Many individuals, when faced with confusing and conflicting statements about the consequences of genetic engineering technology on our food supply and environment, experience a "dread fear" which inspires great concern. This fear can be produced by only a negligible amount of information or, in several cases, propaganda. With people thus worried for their health and well-being of our terrestrial ecology, the issues connected to their concerns have to be addressed.

People with food allergies contain an abnormal immune reaction as these are exposed to particular proteins in food called allergens. Approximately 2 percent of people through all age groups contain a food allergy. Most foods do not create any allergy in most of the people. Food-allergic people generally react only to a few or one allergen in one or two particular foods. A main safety concern increased regarding genetic engineering is the risk of introducing toxins and allergens into otherwise protected foods. The FDA checks to make sure that the ranks of naturally creating allergens in foods produced from transgenic organisms have not drastically increased above the natural level found in traditional foods. Transgenic technology is also being applied to remove allergens from the peanuts, one of the most serious reasons of food allergy.

Antibiotic resistance genes are applied to recognize and trace a trait of concern that has been initiated into plant cells. This method makes sure that a gene relocate throughout the course of genetic adjustment was successful. Apply of these indicators has raised anxieties that latest antibiotic resistant strains of the bacteria will emerge. The increase of diseases which are resistant to treatment through ordinary antibiotics is an important medical concern of several opponents of genetic engineering. The possible risk of relocate from plants to the bacteria is significantly less than the danger of normal relocate between us, or between bacteria and the bacteria that occur in nature within our alimentary tracts.

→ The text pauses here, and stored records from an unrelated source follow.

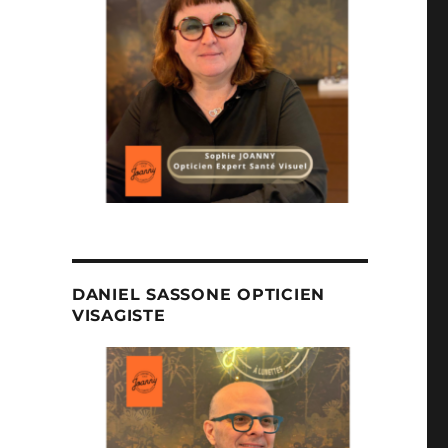
DANIEL SASSONE OPTICIEN
VISAGISTE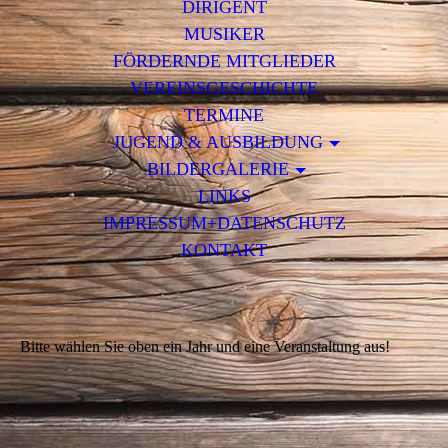
DIRIGENT
MUSIKER
FÖRDERNDE MITGLIEDER
VEREINSGESCHICHTE
TERMINE
JUGEND & AUSBILDUNG
BILDERGALERIE
LINKS
IMPRESSUM+DATENSCHUTZ
KONTAKT
Bitte wählen Sie oben ein Jahr und eine Veranstaltung aus!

On the other hand, to be on the protected side, FDA has recommended food developers to stay away from using indicator genes that instruct resistance to clinically significant antibiotics.

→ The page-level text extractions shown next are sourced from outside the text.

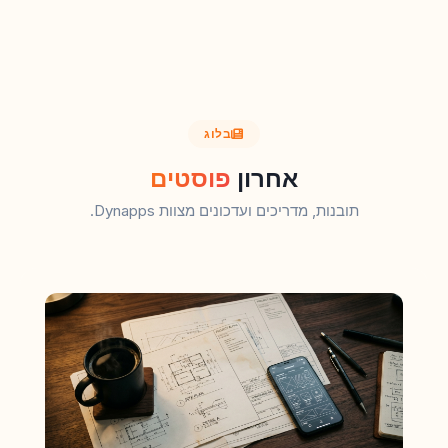
בלוג
אחרון
פוסטים
תובנות, מדריכים ועדכונים מצוות Dynapps.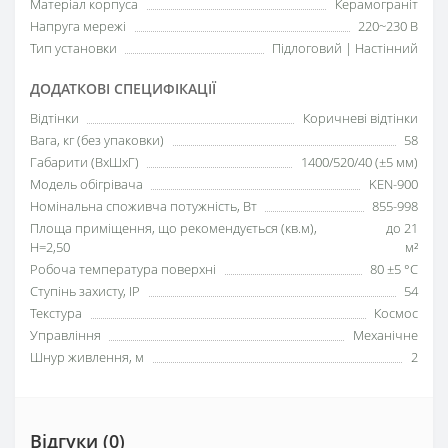
Матеріал корпуса
Керамограніт
Напруга мережі
220~230 В
Тип установки
Підлоговий | Настінний
ДОДАТКОВІ СПЕЦИФІКАЦІЇ
Відтінки
Коричневі відтінки
Вага, кг (без упаковки)
58
Габарити (ВхШхГ)
1400/520/40 (±5 мм)
Модель обігрівача
KEN-900
Номінальна споживча потужність, Вт
855-998
Площа приміщення, що рекомендується (кв.м),
до 21
H=2,50
м²
Робоча температура поверхні
80 ±5 °С
Ступінь захисту, IP
54
Текстура
Космос
Управління
Механічне
Шнур живлення, м
2
Відгуки (0)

There is a belief along with some opponents of the genetic engineering that transgenic crops possibly will cross pollinate with interrelated weeds, probably resulting in superweeds which become more complex to control. One anxiety is that pollen relocate from glyphosate-resistant crops to interrelated weeds can show resistance to glyphosate. When the chance of this occurring, although exceptionally small, is not unbelievable, resistance to a particular herbicide does not indicate that it is resistant to some other herbicides, so concerned weeds could still be managed with other crops.

Some people are concerned that genetic engineering technology could conceivably develop a plant's capability to "escape" into the wild ecological imbalances or disasters. The majority of crop plants have major limitations in their seed dispersal habits and growth that protect them from surviving long with no regular nurture by humans, and these are thus unlikely to succeed in the nature as weeds.

Some environmentalists maintain that once transgenic crops have been released into the environment, they could have undesirable and unforeseen consequences. Although transgenic crops are carefully examined before being prepared commercially available, not every possible impact can be foreseen. Bt corn, for example, produces a very particular pesticide aimed to kill only insects that survive on the corn. It is found from a research that pollen from the Bt corn could destroy caterpillars of harmless Monarch butterfly.
Another concern associated with the probable environment impact of agricultural biotechnology involves the query of whether insects or pests could increase resistance to crop-protection characteristics of transgenic crops.

Environmentalists are very worried about loss of biodiversity of our natural environment. Increased adoption of traditionally bred crops increased similar fears in the past century that led to wide efforts to store and collect seeds of as many selections as possible of all most important crops.

Responsible policy makers, farmers, food manufacturers, and scientists identify that the application of transgenic corns should be considered carefully to make sure that they do not create any health and environmental threats, or no more than the application of present crops and practices.